Posts about Persians
There was a thread here recently comparing Éowyn with a woman warrior from the Persian national epic, the Shahnameh. I can't find it now; it may have been taken down, for reasons I can guess but won't go into. But at any rate, the post reminded me of an interesting sidelight found in HoME VIII, which suggests that Tolkien's horizons may have extended further into the cultures of Asia than we used to think.
The Shanameh was written, in 60,000 couplets, around the turn of the first millenium AD by the poet Ferdowsi. I have not read any of it; I am relying on the Wikipedia article at this link:
https://en.wikipedia.org/wiki/Shahnameh
Around 1850. the English poet and critic Matthew Arnold wrote a 900-line narrative poem called Sohrab and Rustum, based on one of the story lines from the Persian epic. Rustum is a warrior and Sohrab his warrior son, who has been hidden from him; the father kills the son in battle. Arnold's poem was widely read (though never by me).

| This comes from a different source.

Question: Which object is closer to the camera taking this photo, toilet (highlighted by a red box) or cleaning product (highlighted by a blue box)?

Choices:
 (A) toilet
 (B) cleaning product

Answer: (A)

So where is the Tolkien connection? Well, in TT Faramir quotes Gandalf, after listing his various names, saying “to the East I go not.” But in the manuscript he said he was “Shorab or Shoreb in the East” – though he immediately struck it out. The quote is on page 153.
It is hard to believe that this ephemeral name wasn't suggested by Arnold's poem, at least. I know of no indication that Tolkien ever tried to teach himself Persian, though as an Indo-European language of great antiquity it would have been of interest to him. And the name doesn't seem applicable to a wandering wizard. Nevertheless the hint seems worth looking into. For example, what does “Sohrab” mean in Persian? I gather from the Internet that it is a fairly common personal name.

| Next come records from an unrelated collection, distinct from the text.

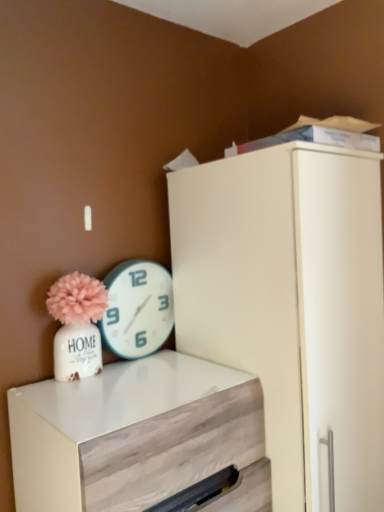 Question: Considering the relative sizes of white wood chest of drawers at lower left and teal plastic wall clock at upper center in the image provided, is white wood chest of drawers at lower left smaller than teal plastic wall clock at upper center?

Choices:
 (A) yes
 (B) no

Answer: (B)

Question: Could you tell me if white wood chest of drawers at lower left is facing teal plastic wall clock at upper center?

Choices:
 (A) no
 (B) yes

Answer: (A)

Question: Does white wood chest of drawers at lower left lie in front of teal plastic wall clock at upper center?

Choices:
 (A) no
 (B) yes

Answer: (B)

Question: Does white wood chest of drawers at lower left have a larger size compared to teal plastic wall clock at upper center?

Choices:
 (A) no
 (B) yes

Answer: (B)

Question: Is white wood chest of drawers at lower left touching teal plastic wall clock at upper center?

Choices:
 (A) yes
 (B) no

Answer: (B)

Question: Can you confirm if white wood chest of drawers at lower left is shorter than teal plastic wall clock at upper center?

Choices:
 (A) no
 (B) yes

Answer: (A)

Question: Is teal plastic wall clock at upper center taller than white wood chest of drawers at lower left?

Choices:
 (A) yes
 (B) no

Answer: (B)

Question: Does teal plastic wall clock at upper center come in front of white wood chest of drawers at lower left?

Choices:
 (A) no
 (B) yes

Answer: (A)

Question: Can you confirm if teal plastic wall clock at upper center is wider than white wood chest of drawers at lower left?

Choices:
 (A) no
 (B) yes

Answer: (A)

Question: Is white wood chest of drawers at lower left inside teal plastic wall clock at upper center?

Choices:
 (A) yes
 (B) no

Answer: (B)

Question: Considering the relative positions of teal plastic wall clock at upper center and white wood chest of drawers at lower left in the image provided, is teal plastic wall clock at upper center to the left of white wood chest of drawers at lower left from the viewer's perspective?

Choices:
 (A) yes
 (B) no

Answer: (A)

Question: From a real-world perspective, is teal plastic wall clock at upper center positioned under white wood chest of drawers at lower left based on gravity?

Choices:
 (A) yes
 (B) no

Answer: (B)

Question: In terms of height, does teal plastic wall clock at upper center look taller or shorter compared to white wood chest of drawers at lower left?

Choices:
 (A) short
 (B) tall

Answer: (A)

[Well, I certainly learned a lot from he responses to this. Thinking this over, it seems unlikely that the name has a lot of significance. Most probably, Tolkien, looking for a name associated with Asia, picked Shorab/Shorob out of the air based on recollections of the Arnold poem -- which he would certainly have heard of whether he had read it or not. The name was ephemeral even as HoME goes, since he decided by the time he finished writing the sentence that Gandalf never went east at all, as in the text. Thanks again for everybody's contributions.]